Adding raw name reading and file opening can be done, but I'm not sure if we should, it won't be frequently used and multiple file names might be confusing for new users. Pretty much everything use UTF-8 and I do not see much reason to support reading ancient DOS archives, if it's necessary it can be done with GDExtension.

ZBEP commented 5 months ago

I understand that the problem is not very common. But if the names were in ANSI, the result would not change, because get_files() would still replace the characters. I don't think get_files_byte_array() or files_to_buffer() will confuse people much.

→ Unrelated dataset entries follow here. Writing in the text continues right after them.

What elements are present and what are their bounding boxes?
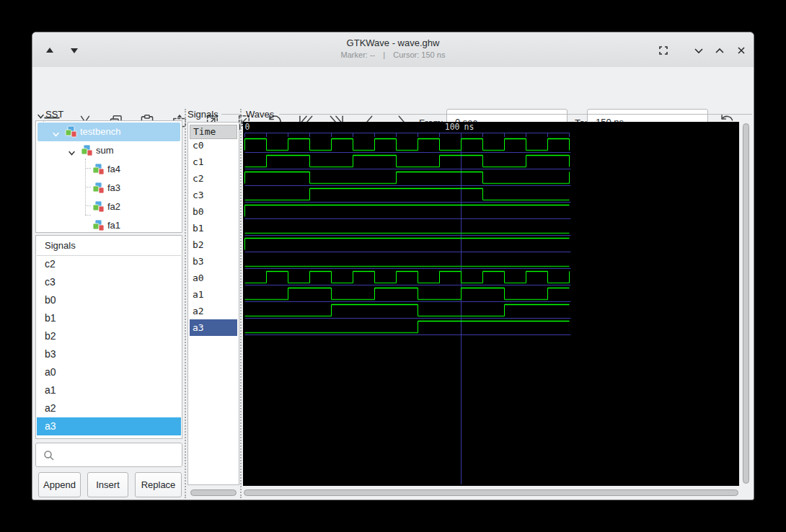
expander-icon[interactable]: [68, 147, 76, 155]
wave-signal-name-c2[interactable]: c2: [190, 170, 237, 187]
scrollbar-thumb[interactable]: [244, 489, 738, 496]
component-cubes-icon: [92, 182, 105, 194]
wave-signal-name-b1[interactable]: b1: [190, 220, 237, 236]
subtitle-separator: |: [383, 50, 385, 59]
marker-status: Marker: --: [341, 50, 376, 59]
wave-signal-name-a1[interactable]: a1: [190, 286, 237, 303]
list-item-a2[interactable]: a2: [37, 399, 181, 417]
replace-button[interactable]: Replace: [135, 472, 182, 497]
tree-item-fa1[interactable]: fa1: [37, 216, 180, 235]
list-item-c2[interactable]: c2: [37, 255, 181, 273]
signals-frame-label: Signals: [187, 109, 218, 120]
keep-above-icon[interactable]: [658, 45, 669, 56]
wave-signal-name-c0[interactable]: c0: [190, 137, 237, 154]
wave-signal-name-b0[interactable]: b0: [190, 203, 237, 220]
wave-signal-name-c3[interactable]: c3: [190, 187, 237, 203]
splitter-right[interactable]: [240, 109, 242, 498]
close-icon[interactable]: [736, 45, 747, 56]
waves-frame-label: Waves: [246, 109, 274, 120]
sst-tree: testbench sum fa4 fa3 fa2 fa1: [35, 120, 182, 233]
window-title: GTKWave - wave.ghw: [32, 37, 754, 48]
list-item-b2[interactable]: b2: [37, 327, 181, 345]
wave-signal-name-a3[interactable]: a3: [190, 319, 237, 336]
component-cubes-icon: [92, 200, 105, 213]
signal-name-hscrollbar[interactable]: [190, 489, 237, 497]
tree-item-testbench[interactable]: testbench: [37, 123, 180, 141]
gtkwave-window: GTKWave - wave.ghw Marker: -- | Cursor: …: [32, 32, 754, 500]
list-item-a0[interactable]: a0: [37, 363, 181, 381]
svg-text:100: 100: [445, 122, 460, 132]
list-item-c3[interactable]: c3: [37, 273, 181, 291]
wave-signal-name-b2[interactable]: b2: [190, 236, 237, 253]
wave-hscrollbar[interactable]: [243, 489, 739, 497]
wave-signal-name-b3[interactable]: b3: [190, 253, 237, 270]
component-cubes-icon: [81, 144, 93, 156]
titlebar[interactable]: GTKWave - wave.ghw Marker: -- | Cursor: …: [32, 32, 754, 68]
tree-item-fa3[interactable]: fa3: [37, 179, 180, 198]
maximize-icon[interactable]: [714, 45, 725, 56]
component-cubes-icon: [65, 125, 77, 138]
wave-signal-name-a0[interactable]: a0: [190, 270, 237, 286]
frame-rule: [279, 114, 752, 115]
list-item-a1[interactable]: a1: [37, 381, 181, 399]
signal-name-panel: Time c0 c1 c2 c3 b0 b1 b2 b3 a0 a1 a2 a3: [187, 122, 239, 485]
svg-text:ns: ns: [464, 122, 474, 132]
svg-text:0: 0: [245, 122, 250, 132]
signal-browser: Signals c2 c3 b0 b1 b2 b3 a0 a1 a2 a3: [35, 235, 182, 439]
list-item-b1[interactable]: b1: [37, 309, 181, 327]
search-input[interactable]: [35, 443, 182, 467]
minimize-icon[interactable]: [693, 45, 705, 56]
frame-rule: [221, 114, 240, 115]
wave-signal-name-c1[interactable]: c1: [190, 154, 237, 170]
sst-frame-label: SST: [45, 109, 63, 120]
tree-item-fa2[interactable]: fa2: [37, 198, 180, 216]
splitter-left[interactable]: [185, 109, 186, 498]
list-item-a3[interactable]: a3: [37, 417, 181, 435]
signal-browser-header: Signals: [37, 236, 181, 256]
append-button[interactable]: Append: [38, 472, 81, 497]
list-item-b3[interactable]: b3: [37, 345, 181, 363]
cursor-status: Cursor: 150 ns: [393, 50, 445, 59]
wave-canvas[interactable]: 0100ns: [243, 122, 739, 486]
expander-icon[interactable]: [52, 128, 60, 136]
wave-signal-name-a2[interactable]: a2: [190, 303, 237, 319]
list-item-b0[interactable]: b0: [37, 291, 181, 309]
tree-item-fa4[interactable]: fa4: [37, 160, 180, 179]
sst-expander-icon[interactable]: [37, 110, 45, 118]
tree-item-sum[interactable]: sum: [37, 141, 180, 160]
component-cubes-icon: [92, 219, 105, 231]
component-cubes-icon: [92, 163, 105, 175]
insert-button[interactable]: Insert: [87, 472, 128, 497]
scrollbar-thumb[interactable]: [743, 123, 749, 484]
waveform-plot: 0100ns: [243, 122, 739, 486]
toolbar: From: 0 sec To: 150 ns: [32, 67, 754, 107]
wave-vscrollbar[interactable]: [742, 122, 751, 486]
window-subtitle: Marker: -- | Cursor: 150 ns: [32, 50, 754, 59]
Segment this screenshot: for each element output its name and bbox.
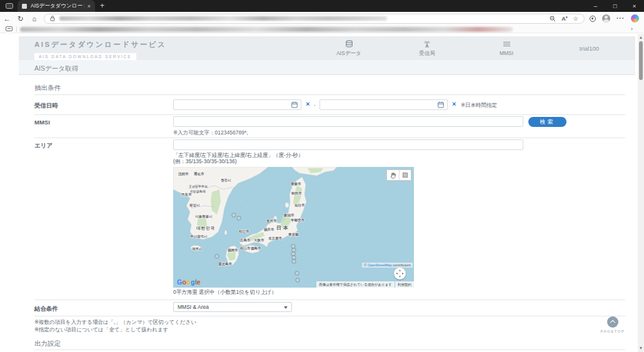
- area-input[interactable]: [173, 139, 523, 150]
- map-circle-marker: [291, 252, 295, 256]
- map-place-label: 청진시: [221, 178, 231, 183]
- area-example-note: (例：35/135-30/35-30/136): [173, 158, 237, 166]
- divider: [34, 316, 625, 316]
- map-place-label: 鹿児島市: [218, 262, 233, 266]
- toolbar-right-icons: ···: [590, 14, 639, 23]
- zoom-out-icon[interactable]: [550, 16, 556, 22]
- workspaces-icon[interactable]: [6, 3, 13, 9]
- map-terms-link[interactable]: 利用規約: [395, 281, 414, 288]
- map-place-label: 新潟市: [283, 213, 294, 218]
- map-place-label: 徳島市: [250, 246, 261, 251]
- area-map[interactable]: 沈阳市通化市청진시조선민주주의인민공화국丹东市평양시서울특별시대한민국부산광역시…: [173, 167, 414, 288]
- map-place-label: 仙台市: [294, 203, 305, 208]
- clear-datetime-to-icon[interactable]: ×: [452, 101, 456, 108]
- draw-rectangle-button[interactable]: [399, 170, 411, 180]
- join-condition-value: MMSI & Area: [178, 304, 209, 310]
- browser-tab[interactable]: AISデータダウンロードサービス ×: [18, 0, 95, 12]
- database-icon: [321, 40, 377, 48]
- map-place-label: 日本: [276, 225, 290, 231]
- scrollbar-thumb[interactable]: [639, 41, 643, 80]
- page-top-button[interactable]: PAGETOP: [599, 316, 626, 333]
- datetime-to-input[interactable]: [319, 99, 448, 110]
- address-bar[interactable]: Aa ☆: [44, 14, 585, 24]
- map-circle-marker: [292, 259, 296, 263]
- lock-icon: [50, 16, 55, 21]
- map-circle-marker: [292, 256, 296, 259]
- page-title-bar: AISデータ取得: [19, 60, 635, 75]
- hand-icon: [390, 171, 396, 179]
- map-place-label: 広島市: [239, 238, 251, 243]
- restore-button[interactable]: □: [605, 0, 625, 12]
- osm-link[interactable]: OpenStreetMap: [368, 263, 392, 267]
- unspecified-note: ※指定のない項目については「全て」として扱われます: [34, 326, 168, 334]
- mmsi-input[interactable]: [173, 116, 523, 127]
- date-range-separator: -: [314, 102, 316, 108]
- chevron-up-icon: [610, 320, 615, 325]
- divider: [34, 114, 625, 115]
- map-place-label: 東京都: [288, 233, 299, 237]
- mmsi-label: MMSI: [34, 119, 50, 126]
- map-place-label: 金沢市: [266, 219, 277, 223]
- page-top-circle[interactable]: [607, 316, 618, 328]
- read-aloud-icon[interactable]: Aa: [561, 15, 567, 22]
- home-icon[interactable]: ⌂: [28, 15, 41, 23]
- sidebar-expand-icon[interactable]: ›: [631, 26, 633, 32]
- map-place-label: 秋田市: [291, 191, 302, 196]
- map-copyright-text: 画像は著作権で保護されている場合があります: [316, 281, 395, 288]
- clear-datetime-from-icon[interactable]: ×: [306, 101, 309, 108]
- profile-avatar[interactable]: [602, 14, 610, 23]
- join-condition-select[interactable]: MMSI & Area: [173, 302, 292, 312]
- map-circle-marker: [237, 216, 241, 220]
- nav-item-ais-data[interactable]: AISデータ: [321, 40, 377, 58]
- tab-close-icon[interactable]: ×: [88, 3, 91, 9]
- map-draw-toolbar: [386, 169, 411, 181]
- datetime-from-input[interactable]: [173, 99, 301, 110]
- bookmarks-redacted: [20, 27, 513, 32]
- map-place-label: 大阪市: [254, 238, 264, 242]
- app-brand: AISデータダウンロードサービス AIS DATA DOWNLOAD SERVI…: [34, 40, 166, 61]
- map-circle-marker: [232, 213, 236, 217]
- map-place-label: 松山市: [239, 246, 251, 250]
- area-label: エリア: [34, 142, 53, 150]
- divider: [34, 94, 625, 95]
- map-place-label: 福岡市: [227, 248, 238, 253]
- map-place-label: 名古屋市: [268, 236, 283, 241]
- sidebar-toggle-icon[interactable]: [6, 26, 13, 31]
- page-title: AISデータ取得: [34, 64, 78, 73]
- draw-polygon-button[interactable]: [387, 170, 399, 180]
- map-place-label: 인민공화국: [190, 189, 206, 194]
- favorites-star-icon[interactable]: ☆: [573, 16, 578, 22]
- chevron-down-icon: [284, 306, 288, 309]
- minimize-button[interactable]: –: [586, 0, 605, 12]
- antenna-icon: [399, 40, 455, 48]
- map-place-label: 沈阳市: [178, 172, 189, 176]
- pan-control-button[interactable]: [394, 268, 406, 279]
- search-button[interactable]: 検索: [528, 117, 566, 127]
- page-scrollbar[interactable]: [638, 34, 644, 352]
- divider: [34, 299, 625, 300]
- scroll-up-icon[interactable]: [640, 36, 642, 39]
- rectangle-icon: [403, 173, 408, 178]
- browser-essentials-icon[interactable]: [590, 16, 596, 22]
- refresh-icon[interactable]: ↻: [14, 14, 28, 23]
- browser-tab-bar: AISデータダウンロードサービス × + – □ ×: [0, 0, 644, 12]
- user-name[interactable]: trial100: [580, 45, 599, 52]
- map-place-label: 丹东市: [181, 193, 192, 197]
- nav-item-mmsi[interactable]: MMSI: [478, 40, 535, 56]
- url-text-redacted: [59, 16, 387, 21]
- browser-toolbar: ← ↻ ⌂ Aa ☆ ···: [0, 12, 644, 25]
- nav-item-receiving-stations[interactable]: 受信局: [399, 40, 455, 58]
- scroll-down-icon[interactable]: [640, 347, 642, 349]
- map-circle-marker: [292, 248, 296, 252]
- map-circle-marker: [215, 254, 219, 258]
- page-top-label: PAGETOP: [599, 329, 626, 333]
- close-button[interactable]: ×: [625, 0, 644, 12]
- settings-more-icon[interactable]: ···: [616, 15, 625, 22]
- page-viewport: AISデータダウンロードサービス AIS DATA DOWNLOAD SERVI…: [0, 34, 644, 352]
- back-icon[interactable]: ←: [0, 15, 14, 23]
- new-tab-button[interactable]: +: [100, 1, 104, 10]
- jst-note: ※日本時間指定: [461, 102, 497, 109]
- copilot-icon[interactable]: [631, 14, 639, 23]
- map-place-label: 부산광역시: [190, 234, 208, 239]
- map-place-label: 서울특별시: [195, 214, 213, 219]
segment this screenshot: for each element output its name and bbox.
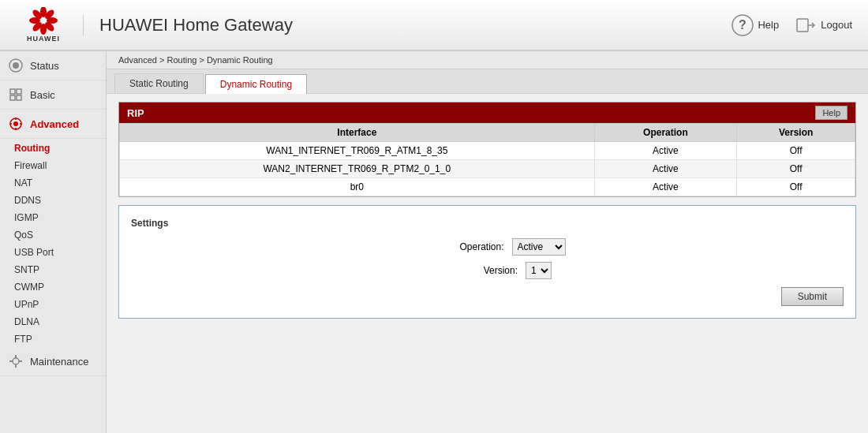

This would immediately solve all problems with all encodings (not just Cyrillic) and would allow people who encounter a problem to solve it without GDExtension. Moreover, this approach is often encountered.

String has many data conversion options and it is convenient.

PackedByteArray to_ascii_buffer()
String to_camel_case()
float to_float()
int to_int()
String to_lower()
String to_pascal_case()
String to_snake_case()
String to_upper()
PackedByteArray to_utf8_buffer()
PackedByteArray to_utf16_buffer()
PackedByteArray to_utf32_buffer()
PackedByteArray to_wchar_buffer()

How is this different from what will fix this problem?

    var zip = ZIPReader.new()
    if zip.open("res://Test.zip") == OK:
        var files_name_byte_array = zip.files_to_buffer()
        for file in files_name_byte_array :
        ...

P.s. My archive was created by the standard Windows archiving utility (Windows 10 Pro 22H2 - 19045.4412). 7z creates the same archive.

bruvzg commented 5 months ago

But if the names were in ANSI, the result would not change, because get_files() would still replace the characters.

There's no such thing as ANSI encoding (at least not a well-defined one, it's used to reference different encodings), ASCII is fully compatible with UTF-8.

String has many data conversion options and it is convenient.

These methods are for well-defined encodings.

In any case, it's easy to implement, so I have opened this PR - https://github.com/godotengine/godot/pull/92484

ZBEP commented 5 months ago

In any case, it's easy to implement, so I have opened this PR - #92484

Thank you very much! This will help me a lot.